Power and Bread

St. John Paul chastises Jesuit priest Ernesto Cardenal, a cabinet official of the Sandinista government. Photo from AP.

St. John Paul chastises Jesuit priest Ernesto Cardenal, a cabinet official of the Sandinista government. Photo from AP.

Declan Leary, Op/Ed Editor

In a recent meeting with The Carroll News’ editorial staff, a JCU administrator characterized the end-goal of the Christian mission as “the liberation of people.” While (if you take quite a bit to be implied — essentially, that by liberation we mean the liberation of souls from sin) this could be technically correct, the wording is deliberately vague, and its historical employment, especially connected to the Jesuits, has been both heretical and dangerous.

The use of the word liberation in this context cannot be detached from the school of theology which it describes. And liberation theology, regardless of the efforts of American Jesuit academics to sanitize it, is Marxist political thought transplanted into a Christian theological context.
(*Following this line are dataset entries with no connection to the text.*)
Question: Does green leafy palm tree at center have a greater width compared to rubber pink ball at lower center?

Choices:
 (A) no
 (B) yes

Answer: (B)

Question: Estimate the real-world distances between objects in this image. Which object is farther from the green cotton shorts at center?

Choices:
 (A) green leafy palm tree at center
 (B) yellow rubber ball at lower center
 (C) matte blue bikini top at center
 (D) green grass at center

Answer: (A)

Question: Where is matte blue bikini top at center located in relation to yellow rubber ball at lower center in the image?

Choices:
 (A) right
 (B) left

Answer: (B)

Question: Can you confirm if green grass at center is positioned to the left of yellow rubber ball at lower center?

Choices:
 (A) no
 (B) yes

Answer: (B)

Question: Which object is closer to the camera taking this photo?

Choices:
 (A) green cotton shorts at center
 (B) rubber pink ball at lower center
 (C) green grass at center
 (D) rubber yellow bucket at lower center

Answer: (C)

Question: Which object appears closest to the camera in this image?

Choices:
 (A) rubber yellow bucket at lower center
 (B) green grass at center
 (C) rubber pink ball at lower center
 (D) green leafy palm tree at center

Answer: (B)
If the movement’s central texts are not evidence enough of this fact, we can look to the testimony of Ion Mihai Pacepa, a three-star Soviet general and foreign intelligence operative who defected to the United States in 1978. In a 2015 interview with the Catholic News Agency, Pacepa revealed that the KGB had been the driving force behind the rise of this new theology in mid-century Latin America. It had been, essentially, an attempt to make Soviet political doctrine more palatable to a deeply Catholic continent.
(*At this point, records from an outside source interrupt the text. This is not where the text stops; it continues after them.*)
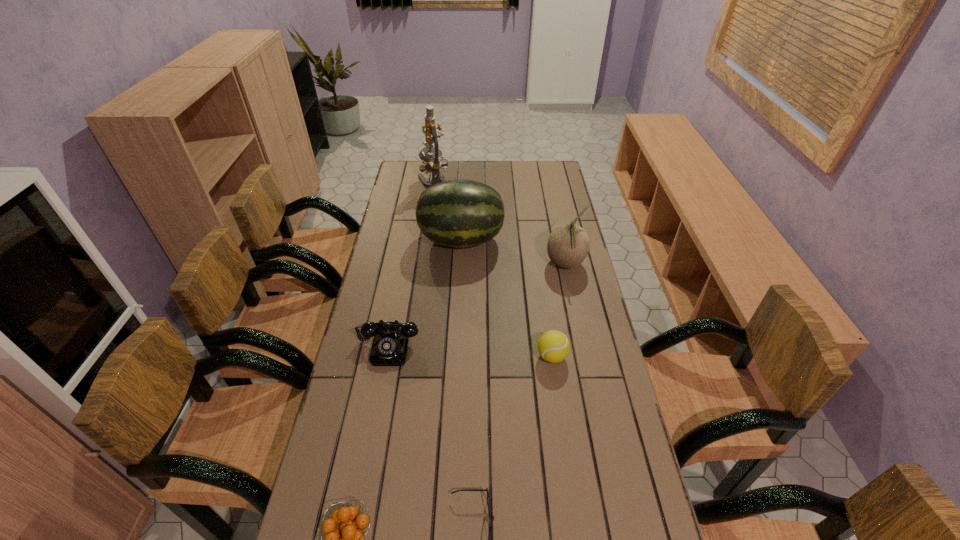 I want to click on vacant space situated 0.080m on the dial of the telephone, so click(380, 390).

In order to click on object that is positioned at the far edge in this screenshot , I will do `click(432, 163)`.

Locate an element on the screen. Image resolution: width=960 pixels, height=540 pixels. microscope located at the left edge is located at coordinates (432, 163).

The width and height of the screenshot is (960, 540). I want to click on watermelon that is at the left edge, so [x=459, y=213].

This screenshot has height=540, width=960. I want to click on telephone located at the left edge, so click(390, 344).

Identify the location of cantaloup present at the right edge. This screenshot has height=540, width=960. [568, 244].

Where is `tennis ball at the right edge`? Image resolution: width=960 pixels, height=540 pixels. tennis ball at the right edge is located at coordinates (553, 346).

Identify the location of object located at the far left corner. (432, 163).

In the image, there is a desktop. Identify the location of vacant space at the far edge. (467, 176).

This screenshot has height=540, width=960. In the image, there is a desktop. What are the coordinates of `vacant space at the left edge` in the screenshot? It's located at (396, 311). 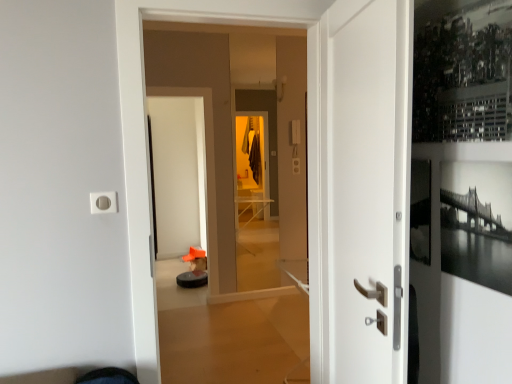 Question: Is black glossy screen door at center located within white matte door at center, positioned as the second door in left-to-right order?

Choices:
 (A) yes
 (B) no

Answer: (B)

Question: Is black glossy screen door at center at the back of white matte door at center, positioned as the second door in left-to-right order?

Choices:
 (A) yes
 (B) no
After years of formation in theological-academic writing and important conferences of Latin American Church leaders, liberation theology found its only practical implementation in Nicaragua in 1978. A violent revolution, among whose leaders were a few prominent Catholic priests — most of them Jesuits — overthrew the country’s dictator and replaced him with another one — this time a Marxist, Daniel Ortega. Five of those revolutionary priests secured cabinet positions in Ortega’s Sandinista junta. The bloodshed and oppression of post-revolutionary Nicaragua are well-known and need not be recounted here. What we often forget, however, and what is worth remembering, is that members — leaders, even — of the Catholic Church engaged in this violence at the highest levels, all in the name of liberation. They paid no attention to the repeated and fervent exhortations of St. John Paul to put an end to their horrific actions.

Perhaps the only tenet of liberation theology that can be addressed on purely theological grounds — for there is very little theological in the whole of its literature and thought — is its concept of collective social sin. This deep misunderstanding of the natures of sin, the soul and society was unequivocally condemned by the Church, and it was one of many reasons for official notifications and censures that the Vatican has been forced to issue against the movement’s leaders. The Catechism reminds us that sin, properly understood, can only be discussed as a personal act; it is the failure of the individual soul to obey the eternal law.

“Social sin” can be a productive concept, but only when recognized as “the expression and effect of personal sins.” In the Christian worldview, the responsibility for actions lies with people, because we are intelligent beings with moral autonomy. In the Marxist worldview, the individual is submitted to the abstract forces of History, which charge on relentlessly and trample over powerless people, and must be disrupted — must be overthrown.

This Marxist worldview is, importantly, materialistic. The story of man is taken as the story of physical beings in a physical world. The things which are most important for man’s fulfillment, then, are material and temporal: a man needs food to nourish his body, and a man needs money to pay for the food. When you convince that man that some impersonal, macroeconomic bogeyman is set up to keep him from the money that will liberate him, and that class warfare or the radical disruption of social order are the only ways to defeat that bogeyman, he becomes willing to fight. When you sell him on the great blasphemy of liberation theology — that Christ mandates this political revolution, that it is, in fact, the center of the gospel message — you convince him that he has a moral obligation to engage in conflict against his fellow man.

Of course, its proponents never present the path to liberation in these terms. It is presented as a humanitarian necessity to reform temporal governments in the Marxist model (though it is rare even for the liberation theologians to employ this word openly). Governments, the wealthy, even the Church itself, are presented as enemies of the poor, whose ultimate goal is liberation in opposition to these oppressors.

Nothing is said of salvation. and little is said of the soul, the bulk of whose existence has nothing to do with economics. Who we are and what we ought to do is mandated by the pursuit of political and economic equality, by our place and participation in the long march of History.

In his landmark Jesus of Nazareth, Pope Benedict XVI recognizes the insidious falsehood of the liberation heresy: “Moral posturing is part and parcel of temptation. It does not invite us directly to do evil — no, that would be far too blatant. It pretends to show us a better way, where we finally abandon our illusions and throw ourselves into the work of actually making the world a better place. It claims, moreover, to speak for true realism: What’s real is what is right there in front of us — power and bread.”